We are afforded the perfect canvas on which to create our memories. Our creator gives us the beauty of nature that unfolds every day, season after season. He also gives us a loving soul and a heart that grasps the idea of love in a way that allows us to see clearly the love of others in pictures we create.

Just imagine how clearly someday we will truly see everything when we are living in eternity. The finest lens known to man will not compare to our crystal clear view of all the beauty before our eyes. We'll also be able to clearly "see" answers to those questions that plague us all our mortal lives.

Peace be with you.   

Sunday, March 9, 2014

Frustration to Patience

Colossians 3:12-15--"So, as those who have been chosen of God, holy and beloved, put on a heart of compassion, kindness, humility, gentleness and patience; bearing with one another, and forgiving each other, whoever has a complaint against anyone; just as the Lord forgave you, so also should you. Beyond all these things put on love, which is the perfect bond of unity. Let the peace of Christ rule in your hearts, to which indeed you were called in one body; and be thankful."

Since becoming interested in and actively working with healthy living practices, I've seen the remarkable difference it's made in my life and in the lives of some of those around me. I also deal with levels of frustration each day when working with clients who could, with a few simple and direct changes in their daily habits, enhance the quality of their health immensely. And yet, they don't change.
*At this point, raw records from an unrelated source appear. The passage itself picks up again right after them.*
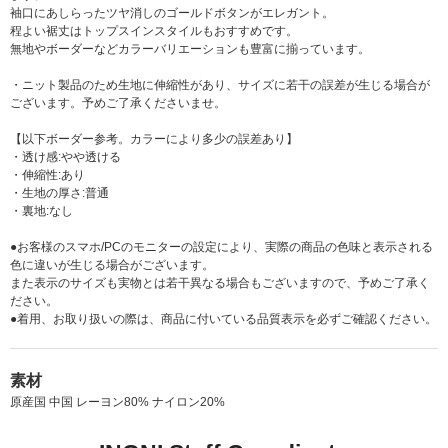
袖口にあしらったツヤ消しのゴールドボタンがエレガント。
程よい裾丈はトップスインスタイルもおすすめです。
無地やボーダーなどカラーバリエーションも豊富に揃っています。
・ニット製品のため生地に伸縮性があり、サイズに若干の誤差が生じる場合が
ございます。予めご了承くださいませ。
【以下ボーダー参考。カラーにより多少の誤差あり】
・透け感:やや透ける
・伸縮性:あり
・生地の厚さ:普通
・裏地:なし
●お客様のスマホ/PCのモニターの設定により、実際の商品の色味と表示される
色に違いが生じる場合がございます。
また表示のサイズも実物とは若干異なる場合もございますので、予めご了承く
ださい。
●着用、お取り扱いの際は、商品に付いている品質表示を必ずご確認ください。
素材
原産国 中国 レーヨン80% ナイロン20%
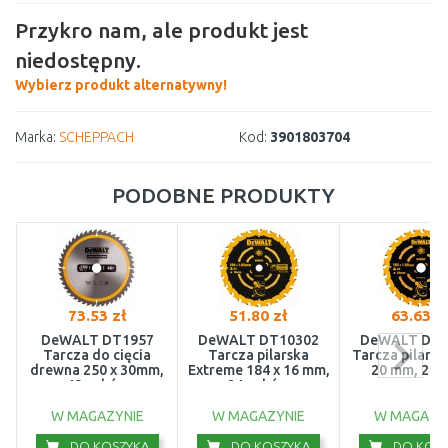
Przykro nam, ale produkt jest
niedostępny.
Wybierz produkt alternatywny!
Marka:
SCHEPPACH
Kod:
3901803704
PODOBNE PRODUKTY
73.53 zł
51.80 zł
63.63 z
DeWALT DT1957
DeWALT DT10302
DeWALT DT1
Tarcza do cięcia
Tarcza pilarska
Tarcza pilarsk
drewna 250 x 30mm,
Extreme 184 x 16 mm,
20 mm, 24 
48 zębów
24 zębów
W MAGAZYNIE
W MAGAZYNIE
W MAGAZY
DO KOSZYKA
DO KOSZYKA
DO KOSZ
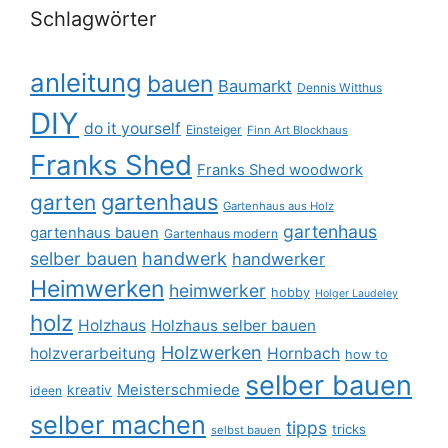
Schlagwörter
anleitung
bauen
Baumarkt
Dennis Witthus
DIY
do it yourself
Einsteiger
Finn Art Blockhaus
Franks Shed
Franks Shed woodwork
gartenhaus
garten
Gartenhaus aus Holz
gartenhaus
gartenhaus bauen
Gartenhaus modern
selber bauen
handwerk
handwerker
Heimwerken
heimwerker
hobby
Holger Laudeley
holz
Holzhaus
Holzhaus selber bauen
Holzwerken
holzverarbeitung
Hornbach
how to
selber bauen
Meisterschmiede
kreativ
ideen
selber machen
tipps
tricks
selbst bauen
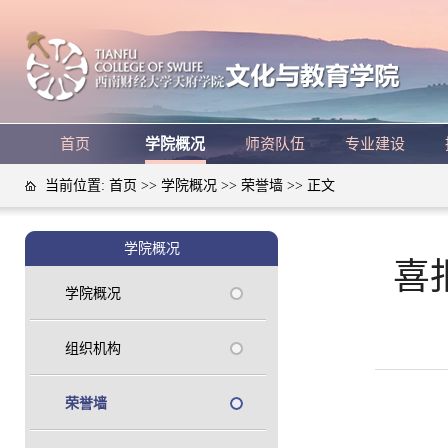
首页
学院概况
师资队伍
专业建设
当前位置:
首页
>>
学院概况
>>
荣誉墙
>> 正文
学院概况
喜
学院概况
组织机构
荣誉墙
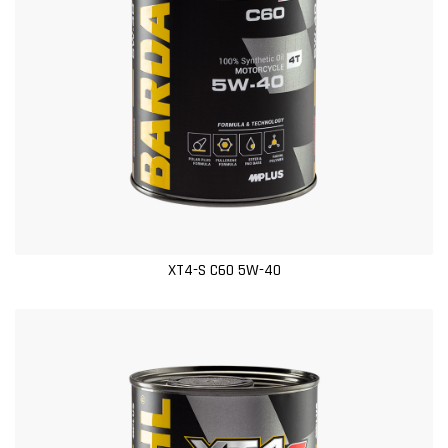
XT4-S C60 5W-40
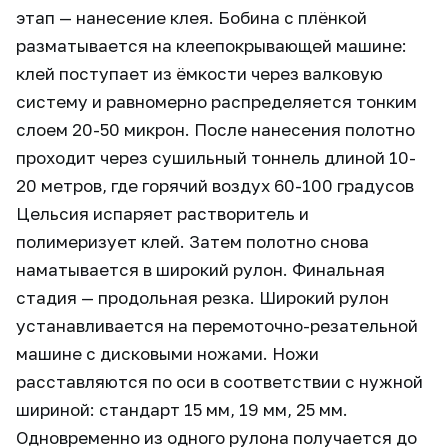
этап — нанесение клея. Бобина с плёнкой
разматывается на клеепокрывающей машине:
клей поступает из ёмкости через валковую
систему и равномерно распределяется тонким
слоем 20-50 микрон. После нанесения полотно
проходит через сушильный тоннель длиной 10-
20 метров, где горячий воздух 60-100 градусов
Цельсия испаряет растворитель и
полимеризует клей. Затем полотно снова
наматывается в широкий рулон. Финальная
стадия — продольная резка. Широкий рулон
устанавливается на перемоточно-резательной
машине с дисковыми ножами. Ножи
расставляются по оси в соответствии с нужной
шириной: стандарт 15 мм, 19 мм, 25 мм.
Одновременно из одного рулона получается до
Frustration for them--frustration for me.

It's very easy for me to have an opinion of "why don't they just help themselves?" "Why don't they want to feel better?" They could make their lives so much easier and comfortable.

And then I think of how I must appear to God.

I know He's bound to be wondering the same thing about me. And yes, I'm bound to be creating some of the same frustrations. 

God has given me a simple set of rules to live a good life; following them should be a pleasure and something I pursue every day. Nevertheless, I come up short every day of my existence. I fail at these simple rules. He has also given me His own Son to be my constant companion on the road to eternity. But do I faithfully follow Christ? Sadly, no. Like I said, I must cause a lot of frustration.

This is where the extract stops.